At risk of oversimplifying, for some of us Christian spirituality revolves around believing the right things. It is centered, metaphorically speaking, in the head. For others, our spirituality is metaphorically centered in our hands—how we act and behave. Both are ways of focusing on outward conformity to right beliefs or right behaviors. But calls for a right heart—loving rightly, desiring rightly—seem muted amidst the loud cries for the previous two.
It is too simplistic to say that the so-called religious right focuses on orthodoxy while the so-called religious left focuses on orthopraxy. Both sides emphasize different beliefs and different behaviors. The right might emphasize purity, truth, and obedience. The left might emphasize justice, love, and grace. Both will chastise those who misbehave, whether it’s crossing sexual boundaries or perpetuating racial injustice.
How important is orthocardia, or having a right heart? I believe a rightly ordered heart is required for inner transformation. Without it, both our orthodoxy and orthopraxy will be distorted.
Think of a compass. A compass points to north because it is affected by Earth’s natural magnetic fields. You only know where east, west, and south are in relation to where north is. If you bring a magnet close to the compass, its magnetic force will distort the compass’ readings. The compass will no longer be pointing to true north, and consequently its east, west, and south also will be realigned.
Your heart is like your spiritual compass, for “where your treasure is, there your heart will be also” (Matt. 6:21). Wherever your heart points affects the other dimensions of your spirituality—your beliefs and behaviors. The triune God is our true north.

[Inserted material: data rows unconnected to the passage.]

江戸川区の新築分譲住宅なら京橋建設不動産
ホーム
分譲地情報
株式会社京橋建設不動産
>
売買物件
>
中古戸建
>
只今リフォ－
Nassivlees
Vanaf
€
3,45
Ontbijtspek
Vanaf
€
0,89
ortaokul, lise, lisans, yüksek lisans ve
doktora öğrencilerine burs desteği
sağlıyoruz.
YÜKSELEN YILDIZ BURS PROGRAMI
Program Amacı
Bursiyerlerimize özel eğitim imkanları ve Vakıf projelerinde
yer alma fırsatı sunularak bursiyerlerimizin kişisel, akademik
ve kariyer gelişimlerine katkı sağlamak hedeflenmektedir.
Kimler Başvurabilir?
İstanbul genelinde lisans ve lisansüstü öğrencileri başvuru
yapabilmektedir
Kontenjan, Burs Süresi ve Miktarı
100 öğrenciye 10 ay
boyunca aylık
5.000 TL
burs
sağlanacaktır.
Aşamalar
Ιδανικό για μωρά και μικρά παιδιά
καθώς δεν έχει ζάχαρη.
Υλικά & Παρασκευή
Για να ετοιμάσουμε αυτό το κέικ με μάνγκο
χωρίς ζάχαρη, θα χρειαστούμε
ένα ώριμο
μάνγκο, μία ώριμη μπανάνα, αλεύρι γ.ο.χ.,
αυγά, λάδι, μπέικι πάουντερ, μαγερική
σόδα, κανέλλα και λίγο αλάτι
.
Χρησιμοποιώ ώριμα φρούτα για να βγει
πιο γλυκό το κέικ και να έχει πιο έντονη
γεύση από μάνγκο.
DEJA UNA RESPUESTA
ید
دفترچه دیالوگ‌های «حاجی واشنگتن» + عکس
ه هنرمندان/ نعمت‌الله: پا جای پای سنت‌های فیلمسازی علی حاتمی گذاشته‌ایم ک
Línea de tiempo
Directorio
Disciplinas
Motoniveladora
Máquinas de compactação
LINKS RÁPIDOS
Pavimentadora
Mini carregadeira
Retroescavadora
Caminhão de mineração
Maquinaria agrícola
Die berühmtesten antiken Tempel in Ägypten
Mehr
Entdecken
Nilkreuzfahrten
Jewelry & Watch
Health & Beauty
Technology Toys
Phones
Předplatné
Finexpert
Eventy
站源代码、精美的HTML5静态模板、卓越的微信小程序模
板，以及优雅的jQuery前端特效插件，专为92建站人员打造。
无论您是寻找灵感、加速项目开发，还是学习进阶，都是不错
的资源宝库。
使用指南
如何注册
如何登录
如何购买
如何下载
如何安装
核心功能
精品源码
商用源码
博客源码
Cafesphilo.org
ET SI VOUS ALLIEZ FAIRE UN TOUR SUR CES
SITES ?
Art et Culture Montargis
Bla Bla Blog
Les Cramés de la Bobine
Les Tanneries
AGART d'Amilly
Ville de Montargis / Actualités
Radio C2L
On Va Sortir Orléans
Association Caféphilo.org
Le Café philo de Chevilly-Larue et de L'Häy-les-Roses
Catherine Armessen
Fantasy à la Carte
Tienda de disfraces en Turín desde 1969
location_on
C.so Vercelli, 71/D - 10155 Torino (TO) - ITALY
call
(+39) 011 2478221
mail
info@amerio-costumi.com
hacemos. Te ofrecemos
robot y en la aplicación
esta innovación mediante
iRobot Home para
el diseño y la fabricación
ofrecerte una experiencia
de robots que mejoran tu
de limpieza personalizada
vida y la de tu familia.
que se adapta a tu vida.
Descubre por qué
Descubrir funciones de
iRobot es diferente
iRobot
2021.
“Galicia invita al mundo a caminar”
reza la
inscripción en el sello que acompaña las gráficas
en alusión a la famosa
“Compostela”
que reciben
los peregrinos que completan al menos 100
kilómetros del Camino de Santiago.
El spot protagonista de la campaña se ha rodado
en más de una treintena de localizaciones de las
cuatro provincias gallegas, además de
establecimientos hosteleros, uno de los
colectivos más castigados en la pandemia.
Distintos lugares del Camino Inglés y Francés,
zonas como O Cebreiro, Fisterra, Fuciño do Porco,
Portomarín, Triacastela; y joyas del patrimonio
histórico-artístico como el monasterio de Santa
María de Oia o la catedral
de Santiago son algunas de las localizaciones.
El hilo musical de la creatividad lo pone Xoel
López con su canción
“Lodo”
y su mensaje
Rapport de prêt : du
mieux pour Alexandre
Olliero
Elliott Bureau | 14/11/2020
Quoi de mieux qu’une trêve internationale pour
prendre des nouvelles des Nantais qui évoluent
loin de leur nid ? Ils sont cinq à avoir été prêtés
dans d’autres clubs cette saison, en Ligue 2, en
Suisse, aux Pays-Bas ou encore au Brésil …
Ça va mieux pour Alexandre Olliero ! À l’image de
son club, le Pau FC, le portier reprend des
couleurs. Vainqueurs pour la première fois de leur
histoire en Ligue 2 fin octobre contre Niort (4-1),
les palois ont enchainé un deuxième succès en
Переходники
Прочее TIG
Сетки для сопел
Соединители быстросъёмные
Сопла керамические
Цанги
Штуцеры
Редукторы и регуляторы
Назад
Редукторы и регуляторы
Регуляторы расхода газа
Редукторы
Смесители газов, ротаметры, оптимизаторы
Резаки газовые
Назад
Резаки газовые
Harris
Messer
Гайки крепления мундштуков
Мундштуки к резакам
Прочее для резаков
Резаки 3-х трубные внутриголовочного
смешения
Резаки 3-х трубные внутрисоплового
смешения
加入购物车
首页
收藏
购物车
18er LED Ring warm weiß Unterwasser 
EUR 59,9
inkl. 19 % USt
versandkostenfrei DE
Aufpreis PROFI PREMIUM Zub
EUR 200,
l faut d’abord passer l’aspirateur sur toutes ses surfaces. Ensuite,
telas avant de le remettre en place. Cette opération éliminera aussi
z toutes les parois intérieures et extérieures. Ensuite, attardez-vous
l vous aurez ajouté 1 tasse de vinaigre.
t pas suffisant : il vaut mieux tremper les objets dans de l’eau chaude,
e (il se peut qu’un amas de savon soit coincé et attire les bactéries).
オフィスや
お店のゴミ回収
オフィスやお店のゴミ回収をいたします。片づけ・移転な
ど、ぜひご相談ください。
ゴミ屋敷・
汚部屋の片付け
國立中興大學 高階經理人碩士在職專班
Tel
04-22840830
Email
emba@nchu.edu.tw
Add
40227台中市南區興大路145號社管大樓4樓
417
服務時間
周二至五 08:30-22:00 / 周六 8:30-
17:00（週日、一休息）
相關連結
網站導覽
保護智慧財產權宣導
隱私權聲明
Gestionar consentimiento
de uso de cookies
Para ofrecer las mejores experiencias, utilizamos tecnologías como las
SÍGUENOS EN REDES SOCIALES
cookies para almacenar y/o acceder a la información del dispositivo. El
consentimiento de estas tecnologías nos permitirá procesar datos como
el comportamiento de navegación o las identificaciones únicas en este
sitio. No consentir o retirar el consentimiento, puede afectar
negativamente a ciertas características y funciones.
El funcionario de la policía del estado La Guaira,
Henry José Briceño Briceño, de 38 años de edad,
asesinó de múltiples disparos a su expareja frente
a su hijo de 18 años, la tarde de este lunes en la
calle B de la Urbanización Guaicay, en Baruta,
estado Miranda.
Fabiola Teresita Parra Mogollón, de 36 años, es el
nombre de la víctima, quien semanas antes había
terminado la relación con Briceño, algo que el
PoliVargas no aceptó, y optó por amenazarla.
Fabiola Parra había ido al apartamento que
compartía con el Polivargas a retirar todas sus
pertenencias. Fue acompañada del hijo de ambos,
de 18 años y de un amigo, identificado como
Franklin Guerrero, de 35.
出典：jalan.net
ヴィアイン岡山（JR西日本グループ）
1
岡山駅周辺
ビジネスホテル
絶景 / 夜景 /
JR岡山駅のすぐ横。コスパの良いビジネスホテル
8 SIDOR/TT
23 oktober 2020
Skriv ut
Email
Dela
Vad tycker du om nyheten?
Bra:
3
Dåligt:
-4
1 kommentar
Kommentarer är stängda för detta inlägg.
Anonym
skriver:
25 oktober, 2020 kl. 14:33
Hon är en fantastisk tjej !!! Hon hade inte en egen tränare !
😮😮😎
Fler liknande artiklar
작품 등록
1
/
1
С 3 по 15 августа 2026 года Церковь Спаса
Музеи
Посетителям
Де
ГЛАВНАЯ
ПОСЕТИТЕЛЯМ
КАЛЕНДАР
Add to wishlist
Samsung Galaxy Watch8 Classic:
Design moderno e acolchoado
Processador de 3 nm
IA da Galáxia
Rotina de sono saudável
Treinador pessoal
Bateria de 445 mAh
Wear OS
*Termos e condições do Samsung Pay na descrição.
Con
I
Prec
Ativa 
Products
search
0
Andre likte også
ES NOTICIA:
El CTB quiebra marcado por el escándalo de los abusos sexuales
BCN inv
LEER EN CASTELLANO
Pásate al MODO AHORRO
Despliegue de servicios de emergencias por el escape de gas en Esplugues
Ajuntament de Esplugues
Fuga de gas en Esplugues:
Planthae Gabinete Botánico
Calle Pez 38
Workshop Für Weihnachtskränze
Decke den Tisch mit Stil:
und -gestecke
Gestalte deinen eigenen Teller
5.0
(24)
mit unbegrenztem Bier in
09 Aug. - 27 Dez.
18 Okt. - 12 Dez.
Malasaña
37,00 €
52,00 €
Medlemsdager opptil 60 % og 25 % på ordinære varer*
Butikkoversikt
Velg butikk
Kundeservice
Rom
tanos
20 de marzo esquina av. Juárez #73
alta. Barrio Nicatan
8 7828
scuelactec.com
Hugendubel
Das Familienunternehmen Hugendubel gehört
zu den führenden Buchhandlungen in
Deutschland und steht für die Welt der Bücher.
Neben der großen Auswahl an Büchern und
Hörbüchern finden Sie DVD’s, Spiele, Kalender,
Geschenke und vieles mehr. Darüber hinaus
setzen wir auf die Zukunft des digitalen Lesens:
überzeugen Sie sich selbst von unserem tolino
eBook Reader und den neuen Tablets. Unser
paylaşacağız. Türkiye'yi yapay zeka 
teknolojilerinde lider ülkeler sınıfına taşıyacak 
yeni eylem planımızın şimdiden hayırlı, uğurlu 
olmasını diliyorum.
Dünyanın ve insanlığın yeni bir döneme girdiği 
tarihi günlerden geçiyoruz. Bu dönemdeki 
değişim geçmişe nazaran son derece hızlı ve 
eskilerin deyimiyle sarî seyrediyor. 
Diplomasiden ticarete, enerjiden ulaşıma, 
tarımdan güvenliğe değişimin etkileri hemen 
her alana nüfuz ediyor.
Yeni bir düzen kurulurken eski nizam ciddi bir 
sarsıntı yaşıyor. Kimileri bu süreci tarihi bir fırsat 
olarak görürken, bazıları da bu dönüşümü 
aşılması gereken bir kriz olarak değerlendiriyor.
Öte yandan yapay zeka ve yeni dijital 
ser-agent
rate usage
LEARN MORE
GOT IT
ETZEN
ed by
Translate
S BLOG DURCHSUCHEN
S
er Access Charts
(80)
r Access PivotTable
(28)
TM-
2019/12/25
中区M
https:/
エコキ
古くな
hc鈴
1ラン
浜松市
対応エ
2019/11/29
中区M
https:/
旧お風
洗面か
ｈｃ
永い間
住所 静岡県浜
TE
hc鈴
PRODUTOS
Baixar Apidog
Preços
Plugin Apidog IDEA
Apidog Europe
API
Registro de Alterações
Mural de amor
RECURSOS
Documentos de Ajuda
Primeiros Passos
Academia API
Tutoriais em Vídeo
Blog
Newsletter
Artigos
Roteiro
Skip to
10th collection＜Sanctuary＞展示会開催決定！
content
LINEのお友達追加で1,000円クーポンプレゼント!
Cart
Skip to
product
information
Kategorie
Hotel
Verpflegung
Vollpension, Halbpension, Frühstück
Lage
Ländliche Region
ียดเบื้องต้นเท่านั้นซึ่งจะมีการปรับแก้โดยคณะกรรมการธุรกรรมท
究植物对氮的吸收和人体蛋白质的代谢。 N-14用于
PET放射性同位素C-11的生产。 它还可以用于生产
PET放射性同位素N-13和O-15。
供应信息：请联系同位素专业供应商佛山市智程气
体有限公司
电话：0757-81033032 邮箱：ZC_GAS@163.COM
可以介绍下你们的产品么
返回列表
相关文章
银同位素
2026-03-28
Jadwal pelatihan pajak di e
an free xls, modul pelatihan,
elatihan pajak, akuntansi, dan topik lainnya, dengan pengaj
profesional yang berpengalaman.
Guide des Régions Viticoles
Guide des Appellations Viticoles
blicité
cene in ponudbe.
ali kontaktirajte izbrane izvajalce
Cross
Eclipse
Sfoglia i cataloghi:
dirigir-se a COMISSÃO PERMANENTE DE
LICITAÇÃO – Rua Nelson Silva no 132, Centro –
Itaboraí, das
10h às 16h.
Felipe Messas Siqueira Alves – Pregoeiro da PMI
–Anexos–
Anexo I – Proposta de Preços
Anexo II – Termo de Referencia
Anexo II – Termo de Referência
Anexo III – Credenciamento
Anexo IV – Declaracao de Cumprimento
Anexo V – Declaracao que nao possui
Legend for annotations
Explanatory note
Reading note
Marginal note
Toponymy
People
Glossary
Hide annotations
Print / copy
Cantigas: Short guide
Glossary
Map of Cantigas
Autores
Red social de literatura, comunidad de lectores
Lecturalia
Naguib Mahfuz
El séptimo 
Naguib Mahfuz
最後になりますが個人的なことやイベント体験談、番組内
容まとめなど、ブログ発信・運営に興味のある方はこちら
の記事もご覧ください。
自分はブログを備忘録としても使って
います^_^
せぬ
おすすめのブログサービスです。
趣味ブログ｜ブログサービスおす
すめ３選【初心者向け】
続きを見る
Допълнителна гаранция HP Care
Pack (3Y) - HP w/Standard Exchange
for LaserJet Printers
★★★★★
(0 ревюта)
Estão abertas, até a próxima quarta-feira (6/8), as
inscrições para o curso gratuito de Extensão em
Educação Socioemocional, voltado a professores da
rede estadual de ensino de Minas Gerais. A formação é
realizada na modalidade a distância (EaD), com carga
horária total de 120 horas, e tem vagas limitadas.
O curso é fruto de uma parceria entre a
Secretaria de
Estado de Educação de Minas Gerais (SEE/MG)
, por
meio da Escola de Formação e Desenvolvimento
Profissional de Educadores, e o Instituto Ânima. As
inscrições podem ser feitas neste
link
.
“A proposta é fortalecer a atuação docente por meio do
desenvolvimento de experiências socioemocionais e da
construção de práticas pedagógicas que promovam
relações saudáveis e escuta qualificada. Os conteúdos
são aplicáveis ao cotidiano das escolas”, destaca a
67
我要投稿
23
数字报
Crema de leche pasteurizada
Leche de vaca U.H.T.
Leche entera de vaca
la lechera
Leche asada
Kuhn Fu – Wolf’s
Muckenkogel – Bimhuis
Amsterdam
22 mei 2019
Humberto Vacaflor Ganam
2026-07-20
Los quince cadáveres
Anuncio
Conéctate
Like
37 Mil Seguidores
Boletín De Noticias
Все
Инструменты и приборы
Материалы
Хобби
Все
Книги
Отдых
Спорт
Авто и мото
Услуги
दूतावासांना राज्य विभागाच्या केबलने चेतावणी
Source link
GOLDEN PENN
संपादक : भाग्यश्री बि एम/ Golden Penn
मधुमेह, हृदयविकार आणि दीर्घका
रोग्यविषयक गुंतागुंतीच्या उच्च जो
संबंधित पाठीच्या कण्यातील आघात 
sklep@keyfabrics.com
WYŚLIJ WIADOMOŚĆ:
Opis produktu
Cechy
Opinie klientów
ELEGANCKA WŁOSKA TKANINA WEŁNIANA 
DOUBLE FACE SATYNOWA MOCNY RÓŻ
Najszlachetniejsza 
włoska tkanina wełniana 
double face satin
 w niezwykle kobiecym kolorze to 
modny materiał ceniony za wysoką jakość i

Only when we love God with all of our hearts will our hearts be rightly aligned and rightly influence our beliefs and our behaviors.
But have we unwittingly allowed other things to distract our hearts away from God? Our hearts can be pulled by the magnetic attraction of other things—even good things. For example, we can love God’s truth more than the God of truth. We can love God’s justice more than the God of justice. We can love God’s church more than God. We can love a right cause—whether it’s being pro-life or anti-racist—more than God. Have our hearts loved the gifts more than the Giver? As such, are our orthodoxy and orthopraxy distorted, overemphasizing certain beliefs and behaviors and underemphasizing others? Are we polarized because our hearts aren’t properly aligned?
In the final article of our “Seeking Shalom in the Midst of Polarization” series (p. 33), Matt Lundberg says that we are called to be agents of God’s shalom. If God is our first love, then our hearts will desire God’s shalom for ourselves and for our world.